• ABOUT THIS TASK: Give back the records below verbatim, please, but without a single image.

Page images and extracted text:
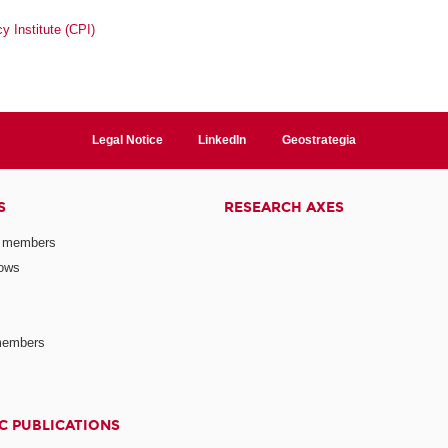
y Institute (CPI)
Legal Notice
LinkedIn
Geostrategia
S
RESEARCH AXES
 members
lows
members
C PUBLICATIONS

• ANSWER TO THIS TASK:
y Institute (CPI)
Legal Notice
LinkedIn
Geostrategia
S
RESEARCH AXES
 members
lows
members
C PUBLICATIONS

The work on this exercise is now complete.